Alu RNA–induced RPE degeneration is blocked by fluoxetine but not by other antidepressant drugs. (A and B) Subretinal administration of Alu RNA and intravitreous administration of selective serotonin reuptake inhibitor (SSRI) (A) and non-SSRI (B) antidepressant drugs in wild-type mice. (Top) Fundus photographs. (Bottom) Flat mounts stained for zonula occludens-1 (ZO-1; red). Degeneration outlined by white arrowheads. Binary (Healthy %) and morphometric (PM, polymegethism) (mean [SEM]) quantification of RPE degeneration is shown (Fisher’s exact test for binary; two-tailed Student’s t test for morphometry; **P < 0.001). Loss of regular hexagonal cellular boundaries in ZO-1–stained flat mounts is indicative of degenerated RPE. (Scale bars, 50 μm.)

Fig. 5.

Fluoxetine use is associated with reduced risk of developing dry AMD. (A and B) Kaplan–Meier survival curves showing the probability of not developing dry AMD (survival) over time for subjects in the Truven Marketscan (A) and PearlDiver Mariner (B) databases (baseline characteristics in SI Appendix, Tables S1 and S2) based on fluoxetine (FLX) exposure or nonexposure. Difference between FLX exposure or nonexposure groups was significant (P < 0.0001 by log-rank test). (C) HRs for developing dry AMD derived from propensity score–matched models (baseline characteristics in SI Appendix, Tables S3 and S4) adjusted for the confounding variables listed in Methods and Materials were estimated separately for the Truven Marketscan and PearlDiver Mariner databases. Adjusted HRs along with their 95% CIs are shown as black lines. Diamonds show the pooled estimate of the adjusted hazard ratio and the 95% CIs for meta-analyses using inverse variance–weighted random-effects and fixed-effect models. The broken vertical line represents an adjusted hazard ratio of 1, which denotes equal risk between FLX exposure and nonexposure.
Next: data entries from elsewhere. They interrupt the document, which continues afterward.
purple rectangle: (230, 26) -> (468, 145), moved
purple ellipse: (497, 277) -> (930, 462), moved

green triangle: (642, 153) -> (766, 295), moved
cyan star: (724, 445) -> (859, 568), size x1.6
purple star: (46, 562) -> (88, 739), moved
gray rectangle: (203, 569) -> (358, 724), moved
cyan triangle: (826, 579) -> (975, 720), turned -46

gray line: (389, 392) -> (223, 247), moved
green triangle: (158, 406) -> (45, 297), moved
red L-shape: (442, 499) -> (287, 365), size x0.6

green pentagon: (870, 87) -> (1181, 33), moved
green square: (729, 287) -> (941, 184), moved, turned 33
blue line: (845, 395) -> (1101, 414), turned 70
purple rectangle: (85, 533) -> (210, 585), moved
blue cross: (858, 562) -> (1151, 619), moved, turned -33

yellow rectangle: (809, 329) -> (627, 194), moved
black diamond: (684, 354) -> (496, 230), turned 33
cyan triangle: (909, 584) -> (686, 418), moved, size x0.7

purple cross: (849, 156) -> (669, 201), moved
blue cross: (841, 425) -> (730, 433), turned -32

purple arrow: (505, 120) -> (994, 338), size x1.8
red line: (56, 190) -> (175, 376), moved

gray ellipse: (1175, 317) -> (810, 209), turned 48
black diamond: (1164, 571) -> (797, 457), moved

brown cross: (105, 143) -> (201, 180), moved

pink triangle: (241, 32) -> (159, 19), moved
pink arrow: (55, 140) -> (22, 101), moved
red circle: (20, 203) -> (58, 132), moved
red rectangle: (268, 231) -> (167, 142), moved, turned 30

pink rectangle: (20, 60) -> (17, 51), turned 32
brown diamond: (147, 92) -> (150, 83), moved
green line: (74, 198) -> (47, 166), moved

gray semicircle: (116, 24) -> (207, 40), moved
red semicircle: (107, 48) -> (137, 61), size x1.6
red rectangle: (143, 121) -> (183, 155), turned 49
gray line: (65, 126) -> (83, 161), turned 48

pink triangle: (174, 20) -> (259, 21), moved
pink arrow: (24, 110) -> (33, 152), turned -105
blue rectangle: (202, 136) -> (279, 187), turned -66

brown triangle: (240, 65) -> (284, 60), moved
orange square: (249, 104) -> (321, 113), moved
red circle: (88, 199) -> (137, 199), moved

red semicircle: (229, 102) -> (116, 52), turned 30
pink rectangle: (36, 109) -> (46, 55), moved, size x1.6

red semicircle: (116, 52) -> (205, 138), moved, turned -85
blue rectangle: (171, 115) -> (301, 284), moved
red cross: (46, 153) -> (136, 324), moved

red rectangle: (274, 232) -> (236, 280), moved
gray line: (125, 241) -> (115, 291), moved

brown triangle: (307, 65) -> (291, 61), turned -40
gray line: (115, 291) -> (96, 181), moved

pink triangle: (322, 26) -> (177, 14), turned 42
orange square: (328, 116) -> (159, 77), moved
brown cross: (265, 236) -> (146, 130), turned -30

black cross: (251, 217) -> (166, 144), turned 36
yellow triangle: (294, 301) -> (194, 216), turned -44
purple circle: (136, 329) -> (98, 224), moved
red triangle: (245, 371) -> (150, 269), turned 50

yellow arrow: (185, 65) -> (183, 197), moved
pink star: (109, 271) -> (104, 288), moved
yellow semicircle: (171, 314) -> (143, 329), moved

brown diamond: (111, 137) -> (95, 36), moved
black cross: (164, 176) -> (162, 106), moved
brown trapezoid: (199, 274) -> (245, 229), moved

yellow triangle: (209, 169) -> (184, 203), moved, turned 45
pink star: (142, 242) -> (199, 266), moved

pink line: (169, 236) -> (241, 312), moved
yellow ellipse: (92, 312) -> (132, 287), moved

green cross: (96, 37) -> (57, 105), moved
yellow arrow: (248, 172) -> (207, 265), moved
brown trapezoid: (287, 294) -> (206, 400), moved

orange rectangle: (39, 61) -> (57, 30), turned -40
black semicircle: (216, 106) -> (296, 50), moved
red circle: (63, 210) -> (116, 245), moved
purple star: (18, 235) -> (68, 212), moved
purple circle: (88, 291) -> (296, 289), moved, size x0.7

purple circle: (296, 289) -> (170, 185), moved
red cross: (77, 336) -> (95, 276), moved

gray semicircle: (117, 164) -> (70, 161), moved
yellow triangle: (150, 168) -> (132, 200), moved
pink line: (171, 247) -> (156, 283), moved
Horizontal bars denote 95% CIs. P values derived from z-statistics for individual databases are reported. The estimates of heterogeneity (χ²), results of the statistical test of heterogeneity using the χ² test statistic and its degrees of freedom (df), and posterior probabilities of a nonbeneficial effect for each model are shown below the plot. The Higgins I² statistic and its 95% CI are presented. The results of the statistical tests of overall effect, the z-test statistics, and corresponding P values are presented.